───── LISTED ENTRIES ─────

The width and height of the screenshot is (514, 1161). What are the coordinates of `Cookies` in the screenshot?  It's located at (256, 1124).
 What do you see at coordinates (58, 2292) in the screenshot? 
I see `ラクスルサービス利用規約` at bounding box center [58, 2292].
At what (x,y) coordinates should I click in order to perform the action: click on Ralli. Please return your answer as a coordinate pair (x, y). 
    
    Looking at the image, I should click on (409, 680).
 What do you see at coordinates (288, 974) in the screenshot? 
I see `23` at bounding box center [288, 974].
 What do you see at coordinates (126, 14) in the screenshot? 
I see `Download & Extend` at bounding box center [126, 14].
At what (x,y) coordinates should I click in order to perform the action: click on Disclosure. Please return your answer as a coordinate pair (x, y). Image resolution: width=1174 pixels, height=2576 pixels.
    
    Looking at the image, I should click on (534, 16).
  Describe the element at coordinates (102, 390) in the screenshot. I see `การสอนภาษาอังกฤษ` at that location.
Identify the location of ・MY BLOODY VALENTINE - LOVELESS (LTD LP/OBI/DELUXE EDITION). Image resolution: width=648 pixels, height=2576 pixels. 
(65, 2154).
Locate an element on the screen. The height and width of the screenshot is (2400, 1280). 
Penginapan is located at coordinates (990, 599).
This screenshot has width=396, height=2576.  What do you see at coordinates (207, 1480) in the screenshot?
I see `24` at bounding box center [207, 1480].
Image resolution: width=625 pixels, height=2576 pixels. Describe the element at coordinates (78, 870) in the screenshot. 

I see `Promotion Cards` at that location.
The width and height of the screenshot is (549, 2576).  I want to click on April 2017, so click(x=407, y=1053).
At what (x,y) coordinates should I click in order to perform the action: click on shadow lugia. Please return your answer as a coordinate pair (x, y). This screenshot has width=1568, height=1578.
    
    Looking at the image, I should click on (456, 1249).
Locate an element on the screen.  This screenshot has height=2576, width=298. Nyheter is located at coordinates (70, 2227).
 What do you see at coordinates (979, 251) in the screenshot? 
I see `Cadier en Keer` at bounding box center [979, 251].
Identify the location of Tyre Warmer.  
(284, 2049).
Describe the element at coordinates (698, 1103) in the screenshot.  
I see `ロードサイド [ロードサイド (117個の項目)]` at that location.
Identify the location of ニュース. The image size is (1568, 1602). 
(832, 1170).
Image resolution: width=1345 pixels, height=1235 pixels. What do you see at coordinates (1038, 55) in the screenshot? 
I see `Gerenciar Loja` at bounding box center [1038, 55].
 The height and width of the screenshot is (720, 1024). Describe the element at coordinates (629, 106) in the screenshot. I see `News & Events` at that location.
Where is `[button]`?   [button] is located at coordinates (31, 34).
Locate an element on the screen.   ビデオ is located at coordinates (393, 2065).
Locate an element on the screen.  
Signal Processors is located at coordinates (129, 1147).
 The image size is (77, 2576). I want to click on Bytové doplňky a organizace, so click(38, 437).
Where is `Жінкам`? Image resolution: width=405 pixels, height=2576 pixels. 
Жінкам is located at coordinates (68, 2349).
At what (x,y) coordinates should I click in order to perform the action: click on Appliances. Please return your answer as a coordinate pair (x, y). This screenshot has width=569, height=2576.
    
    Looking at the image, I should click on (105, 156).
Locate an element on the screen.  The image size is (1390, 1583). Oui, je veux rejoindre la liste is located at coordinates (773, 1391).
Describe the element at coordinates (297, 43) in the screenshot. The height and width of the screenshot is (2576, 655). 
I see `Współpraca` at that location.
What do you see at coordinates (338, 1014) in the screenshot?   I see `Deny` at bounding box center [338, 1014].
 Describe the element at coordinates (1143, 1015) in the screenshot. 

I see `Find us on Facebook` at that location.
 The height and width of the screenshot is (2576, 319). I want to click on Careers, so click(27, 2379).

─────

*WORK INSTRUCTIONS*.
Set down the listing again, exactly.

*WRITTEN RESPONSE*.
The width and height of the screenshot is (514, 1161). What are the coordinates of `Cookies` in the screenshot?  It's located at (256, 1124).
 What do you see at coordinates (58, 2292) in the screenshot? 
I see `ラクスルサービス利用規約` at bounding box center [58, 2292].
At what (x,y) coordinates should I click in order to perform the action: click on Ralli. Please return your answer as a coordinate pair (x, y). 
    
    Looking at the image, I should click on (409, 680).
 What do you see at coordinates (288, 974) in the screenshot? 
I see `23` at bounding box center [288, 974].
 What do you see at coordinates (126, 14) in the screenshot? 
I see `Download & Extend` at bounding box center [126, 14].
At what (x,y) coordinates should I click in order to perform the action: click on Disclosure. Please return your answer as a coordinate pair (x, y). Image resolution: width=1174 pixels, height=2576 pixels.
    
    Looking at the image, I should click on (534, 16).
  Describe the element at coordinates (102, 390) in the screenshot. I see `การสอนภาษาอังกฤษ` at that location.
Identify the location of ・MY BLOODY VALENTINE - LOVELESS (LTD LP/OBI/DELUXE EDITION). Image resolution: width=648 pixels, height=2576 pixels. 
(65, 2154).
Locate an element on the screen. The height and width of the screenshot is (2400, 1280). 
Penginapan is located at coordinates (990, 599).
This screenshot has width=396, height=2576.  What do you see at coordinates (207, 1480) in the screenshot?
I see `24` at bounding box center [207, 1480].
Image resolution: width=625 pixels, height=2576 pixels. Describe the element at coordinates (78, 870) in the screenshot. 

I see `Promotion Cards` at that location.
The width and height of the screenshot is (549, 2576).  I want to click on April 2017, so click(x=407, y=1053).
At what (x,y) coordinates should I click in order to perform the action: click on shadow lugia. Please return your answer as a coordinate pair (x, y). This screenshot has width=1568, height=1578.
    
    Looking at the image, I should click on (456, 1249).
Locate an element on the screen.  This screenshot has height=2576, width=298. Nyheter is located at coordinates (70, 2227).
 What do you see at coordinates (979, 251) in the screenshot? 
I see `Cadier en Keer` at bounding box center [979, 251].
Identify the location of Tyre Warmer.  
(284, 2049).
Describe the element at coordinates (698, 1103) in the screenshot.  
I see `ロードサイド [ロードサイド (117個の項目)]` at that location.
Identify the location of ニュース. The image size is (1568, 1602). 
(832, 1170).
Image resolution: width=1345 pixels, height=1235 pixels. What do you see at coordinates (1038, 55) in the screenshot? 
I see `Gerenciar Loja` at bounding box center [1038, 55].
 The height and width of the screenshot is (720, 1024). Describe the element at coordinates (629, 106) in the screenshot. I see `News & Events` at that location.
Where is `[button]`?   [button] is located at coordinates (31, 34).
Locate an element on the screen.   ビデオ is located at coordinates (393, 2065).
Locate an element on the screen.  
Signal Processors is located at coordinates (129, 1147).
 The image size is (77, 2576). I want to click on Bytové doplňky a organizace, so click(38, 437).
Where is `Жінкам`? Image resolution: width=405 pixels, height=2576 pixels. 
Жінкам is located at coordinates (68, 2349).
At what (x,y) coordinates should I click in order to perform the action: click on Appliances. Please return your answer as a coordinate pair (x, y). This screenshot has width=569, height=2576.
    
    Looking at the image, I should click on (105, 156).
Locate an element on the screen.  The image size is (1390, 1583). Oui, je veux rejoindre la liste is located at coordinates (773, 1391).
Describe the element at coordinates (297, 43) in the screenshot. The height and width of the screenshot is (2576, 655). 
I see `Współpraca` at that location.
What do you see at coordinates (338, 1014) in the screenshot?   I see `Deny` at bounding box center [338, 1014].
 Describe the element at coordinates (1143, 1015) in the screenshot. 

I see `Find us on Facebook` at that location.
 The height and width of the screenshot is (2576, 319). I want to click on Careers, so click(27, 2379).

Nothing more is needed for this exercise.